Trying to understand more about regular expressions in Python and I find it difficult to match any character (including newlines, tab characters, whitespaces, etc.) between two symbols, including those symbols.
For example:
foobar89\n\nfoo\tbar; '''blah blah blah'8&^"'''
need to match''blah blah blah'8&^"'''
fjfdaslfdj; '''blah\n blah\n\t\t blah\n'8&^"'''
need to match'''blah\n blah\n\t\t blah\n'8&^"'''
(note, with the \n
and \t
symbols I signify the newlines and tab spaces in a text file)
Following this question, I have tried this ^.*\'''(.*)\'''.*$
and this *?\'''(.*)\'''.*
with no success.
Could someone guide me as to what I am doing wrong? I would appreciate any brief explanation as well.
Also, in order to understand the concept of escaping of special characters, I wonder if I by replacing the two symbols (e.g. from '''
to """
or to ***
) in the regular expression it would still work (for a relevant string)?
e.g. for
fjfdaslfdj; """blah\n blah\n\t\t blah\n'8&^"""
need to match"""blah\n blah\n\t\t blah\n'8&^"""
UPDATE
Code I am trying to test the regexes on (taken & modified from here):
import collections
import re
Token = collections.namedtuple('Token', ['typ', 'value', 'line', 'column'])
def tokenize(code):
token_specification = [
# regexes suggested from [Thomas Ayoub][3]

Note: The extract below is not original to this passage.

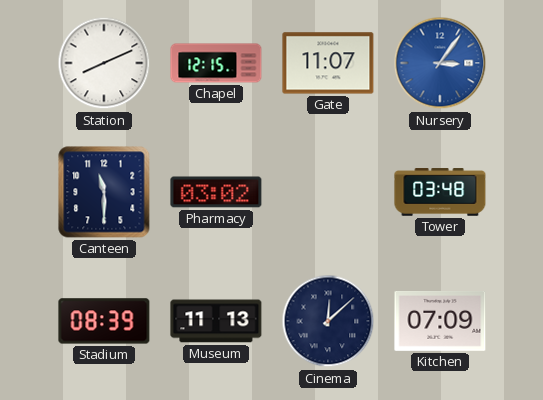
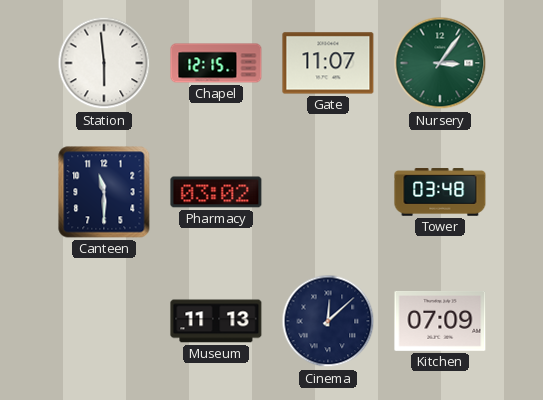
Station: 8:11 -> 5:59
Nursery dial: blue -> green
Stadium: 08:39 -> none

('BOTH', r'([\'"]{3}).*?\2'), # for both triple-single quotes and triple-double quotes
('SINGLE', r"('''.*?''')"), # triple-single quotes
('DOUBLE', r'(""".*?""")'), # triple-double quotes
# regexes which match OK
('COM', r'#.*'),
('NUMBER', r'\d+(\.\d*)?'), # Integer or decimal number
('ASSIGN', r':='), # Assignment operator
('END', r';'), # Statement terminator
('ID', r'[A-Za-z]+'), # Identifiers
('OP', r'[+\-*/]'), # Arithmetic operators
('NEWLINE', r'\n'), # Line endings
('SKIP', r'[ \t]+'), # Skip over spaces and tabs
('MISMATCH',r'.'), # Any other character
]
test_regexes = ['COM', 'BOTH', 'SINGLE', 'DOUBLE']
tok_regex = '|'.join('(?P<%s>%s)' % pair for pair in token_specification)
line_num = 1
line_start = 0
for mo in re.finditer(tok_regex, code):
kind = mo.lastgroup
value = mo.group(kind)
if kind == 'NEWLINE':
line_start = mo.end()
line_num += 1
elif kind == 'SKIP':
pass
elif kind == 'MISMATCH':
pass
else:
if kind in test_regexes:
print(kind, value)
column = mo.start() - line_start
yield Token(kind, value, line_num, column)
f = r'C:\path_to_python_file_with_above_examples'
with open(f) as sfile:
content = sfile.read()
for t in tokenize(content):
pass #print(t)